Melbourne Integrative Genomics / School of Mathematics and Statistics, The University of Melbourne, Melbourne, Australia.
Department of Statistics, The University of Warwick, Coventry, United Kingdom.
PLoS Comput Biol. 2022 Mar 9;18(3):e1009960. doi: 10.1371/journal.pcbi.1009960. eCollection 2022 Mar.

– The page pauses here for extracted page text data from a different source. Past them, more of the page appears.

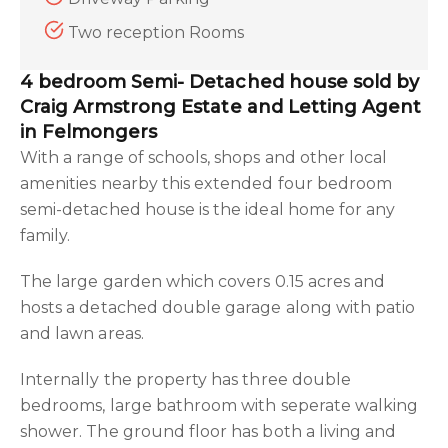
Two reception Rooms
4 bedroom Semi- Detached house sold by
Craig Armstrong Estate and Letting Agent
in Felmongers
With a range of schools, shops and other local
amenities nearby this extended four bedroom
semi-detached house is the ideal home for any
family.
The large garden which covers 0.15 acres and
hosts a detached double garage along with patio
and lawn areas.
Internally the property has three double
bedrooms, large bathroom with seperate walking
shower. The ground floor has both a living and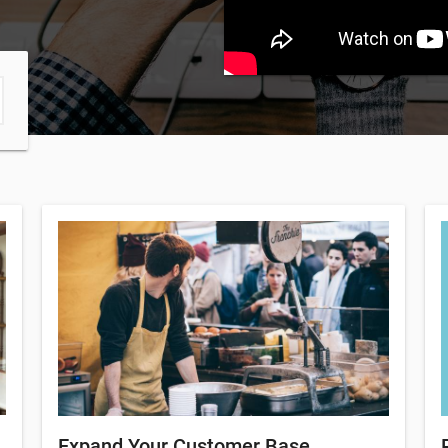
Expand Your Customer Base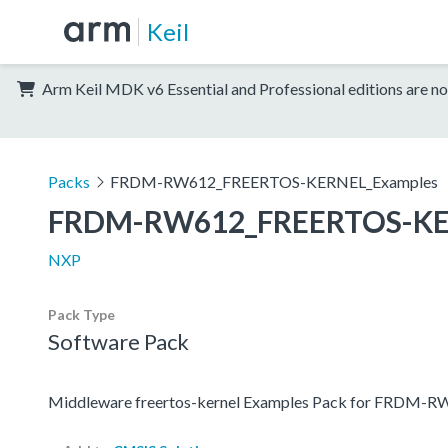
Keil
Arm Keil MDK v6 Essential and Professional editions are no
Packs
FRDM-RW612_FREERTOS-KERNEL_Examples
FRDM-RW612_FREERTOS-KE
NXP
Pack Type
Software Pack
Middleware freertos-kernel Examples Pack for FRDM-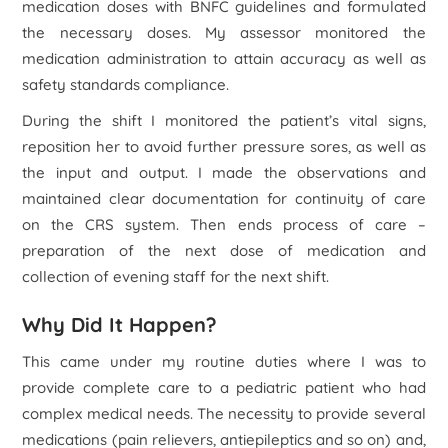
medication doses with BNFC guidelines and formulated
the necessary doses. My assessor monitored the
medication administration to attain accuracy as well as
safety standards compliance.
During the shift I monitored the patient’s vital signs,
reposition her to avoid further pressure sores, as well as
the input and output. I made the observations and
maintained clear documentation for continuity of care
on the CRS system. Then ends process of care –
preparation of the next dose of medication and
collection of evening staff for the next shift.
Why Did It Happen?
This came under my routine duties where I was to
provide complete care to a pediatric patient who had
complex medical needs. The necessity to provide several
medications (pain relievers, antiepileptics and so on) and,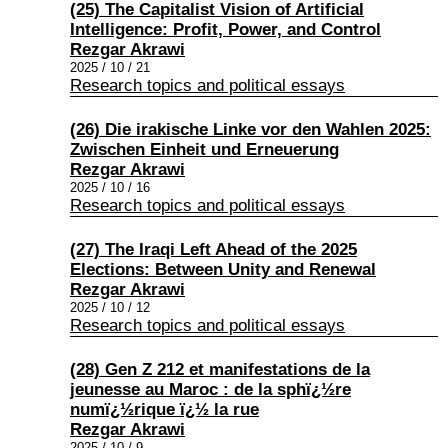
(25) The Capitalist Vision of Artificial
Intelligence: Profit, Power, and Control
Rezgar Akrawi
2025 / 10 / 21
Research topics and political essays
(26) Die irakische Linke vor den Wahlen 2025:
Zwischen Einheit und Erneuerung
Rezgar Akrawi
2025 / 10 / 16
Research topics and political essays
(27) The Iraqi Left Ahead of the 2025
Elections: Between Unity and Renewal
Rezgar Akrawi
2025 / 10 / 12
Research topics and political essays
(28) Gen Z 212 et manifestations de la
jeunesse au Maroc : de la sphï¿½re
numï¿½rique ï¿½ la rue
Rezgar Akrawi
2025 / 10 / 9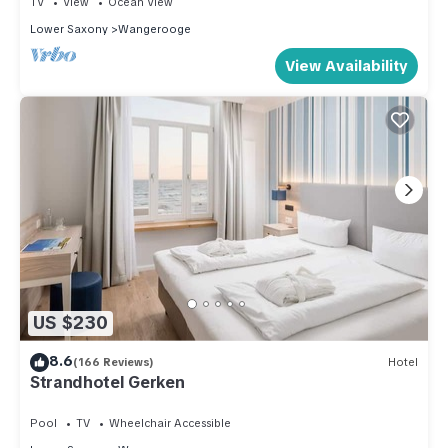
TV
View
Ocean View
Lower Saxony
Wangerooge
View Availability
US $230
8.6
(166 Reviews)
Hotel
Strandhotel Gerken
Pool
TV
Wheelchair Accessible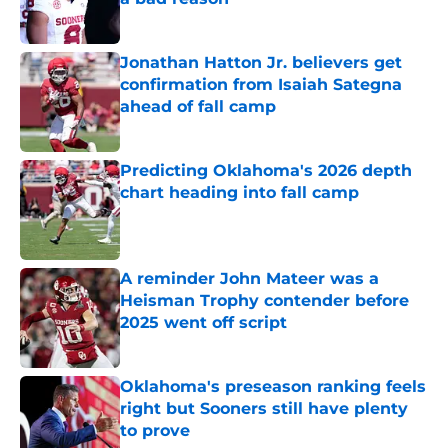
Published by on Invalid Date
Jonathan Hatton Jr. believers get
confirmation from Isaiah Sategna
ahead of fall camp
Published by on Invalid Date
Predicting Oklahoma's 2026 depth
chart heading into fall camp
Published by on Invalid Date
A reminder John Mateer was a
Heisman Trophy contender before
2025 went off script
Published by on Invalid Date
Oklahoma's preseason ranking feels
right but Sooners still have plenty
to prove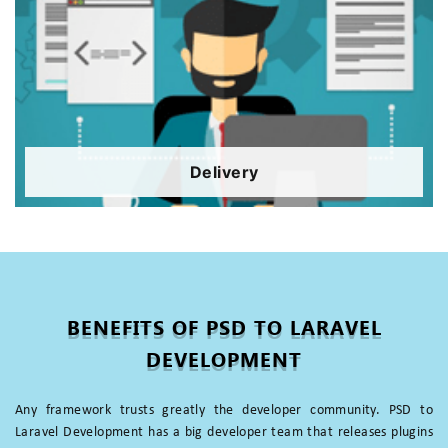
Delivery
BENEFITS OF PSD TO LARAVEL
DEVELOPMENT
Any framework trusts greatly the developer community. PSD to
Laravel Development has a big developer team that releases plugins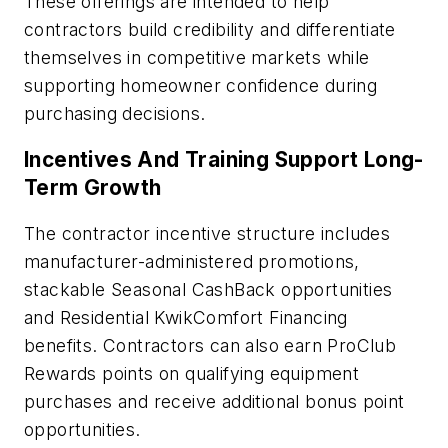
These offerings are intended to help
contractors build credibility and differentiate
themselves in competitive markets while
supporting homeowner confidence during
purchasing decisions.
Incentives And Training Support Long-
Term Growth
The contractor incentive structure includes
manufacturer-administered promotions,
stackable Seasonal CashBack opportunities
and Residential KwikComfort Financing
benefits. Contractors can also earn ProClub
Rewards points on qualifying equipment
purchases and receive additional bonus point
opportunities.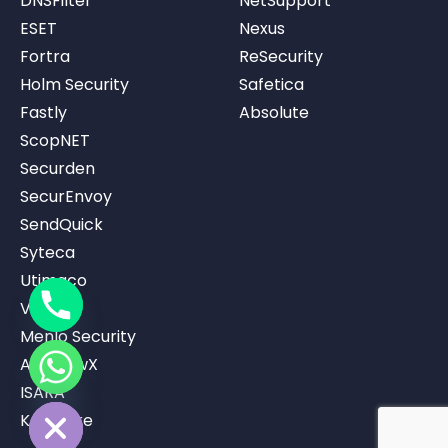
DNSFilter
NetSupport
ESET
Nexus
Fortra
ReSecurity
Holm Security
Safetica
Fastly
Absolute
ScopNET
Securden
SecurEnvoy
SendQuick
Syteca
Utimaco
Vicarius
Menlo Security
AppviewX
ISARA
ide chaty
Keystrike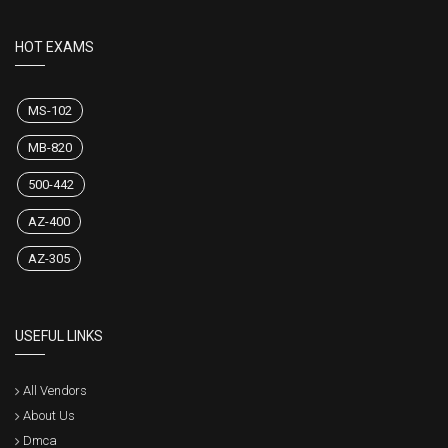
HOT EXAMS
MS-102
MB-820
500-442
AZ-400
AZ-305
USEFUL LINKS
All Vendors
About Us
Dmca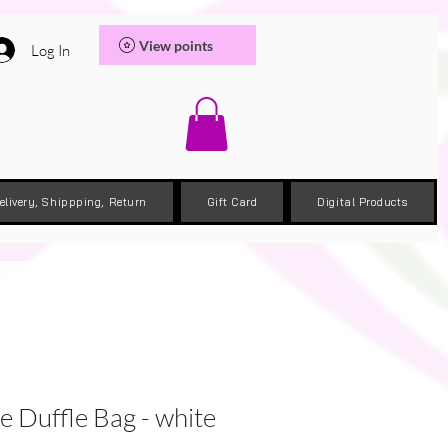
View points
Log In
elivery, Shippping, Return
Gift Card
Digital Products
e Duffle Bag - white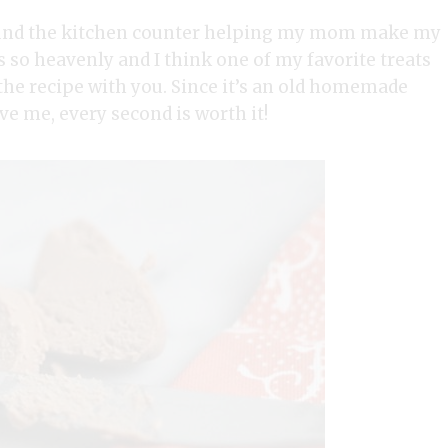
ound the kitchen counter helping my mom make my
so heavenly and I think one of my favorite treats
 the recipe with you. Since it’s an old homemade
ve me, every second is worth it!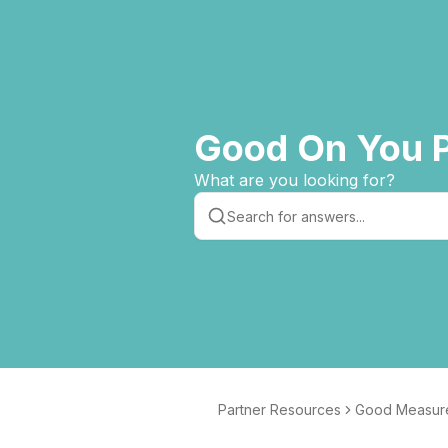
Good On You P
What are you looking for?
Partner Resources
Good Measur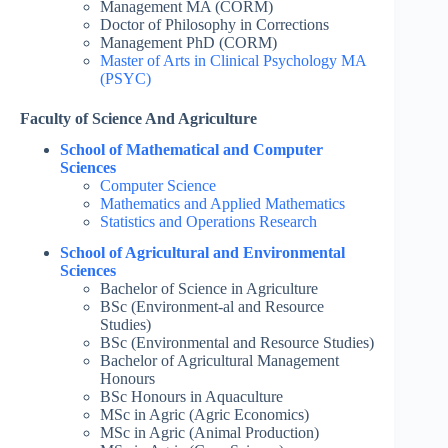
Management MA (CORM)
Doctor of Philosophy in Corrections
Management PhD (CORM)
Master of Arts in Clinical Psychology MA
(PSYC)
Faculty of Science And Agriculture
School of Mathematical and Computer
Sciences
Computer Science
Mathematics and Applied Mathematics
Statistics and Operations Research
School of Agricultural and Environmental
Sciences
Bachelor of Science in Agriculture
BSc (Environment-al and Resource
Studies)
BSc (Environmental and Resource Studies)
Bachelor of Agricultural Management
Honours
BSc Honours in Aquaculture
MSc in Agric (Agric Economics)
MSc in Agric (Animal Production)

We present a novel algorithm, implemented in the software ARGinfer, for probabilistic inference of the Ancestral Recombination Graph under the Coalescent with Recombination. Our Markov Chain Monte Carlo algorithm takes advantage of the Succinct Tree Sequence data structure that has allowed great advances in simulation and point estimation, but not yet probabilistic inference. Unlike previous methods, which employ the Sequentially Markov Coalescent approximation, ARGinfer uses the Coalescent with Recombination, allowing more accurate inference of key evolutionary parameters. We show using simulations that ARGinfer can accurately estimate many properties of the evolutionary history of the sample, including the topology and branch lengths of the genealogical tree at each sequence site, and the times and locations of mutation and recombination events. ARGinfer approximates posterior probability distributions for these and other quantities, providing interpretable assessments of uncertainty that we show to be well calibrated. ARGinfer is currently limited to tens of DNA sequences of several hundreds of kilobases, but has scope for further computational improvements to increase its applicability.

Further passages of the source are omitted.